Gravediggers, like the scavengers, had either not been paid in the crisis, or taken to rioting, or joined the militia. Rubbish piled up; bodies were left unburied. The stench of rotting flesh brought bile into my mouth. As Gardiner began to ascend the steps I pulled the shroud from the body. ‘This one has the plague!’
Gardiner laughed and drew back his sword, preparing to lunge. ‘You’re lying! You wouldn’t go near it if it had.’
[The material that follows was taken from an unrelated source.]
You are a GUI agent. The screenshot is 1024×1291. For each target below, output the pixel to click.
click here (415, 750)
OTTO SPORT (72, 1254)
‘I’m a plague child!’ I yelled, pushing the body to the top of the steps. Gardiner backed away slowly, sheathing his sword. He drew his tongue over his lips. ‘Shoot him,’ he said, matter-of-factly.
For the first time I saw that Crow had a pistol. I stared down the long barrel, seeing every rifled groove and Crow’s eyes above the backsight, and prayed to live then, for God to forgive me for ever wishing to die, but there was a blinding flash and a searing pain before everything slid from me, as if I was falling into a dark, bottomless pit.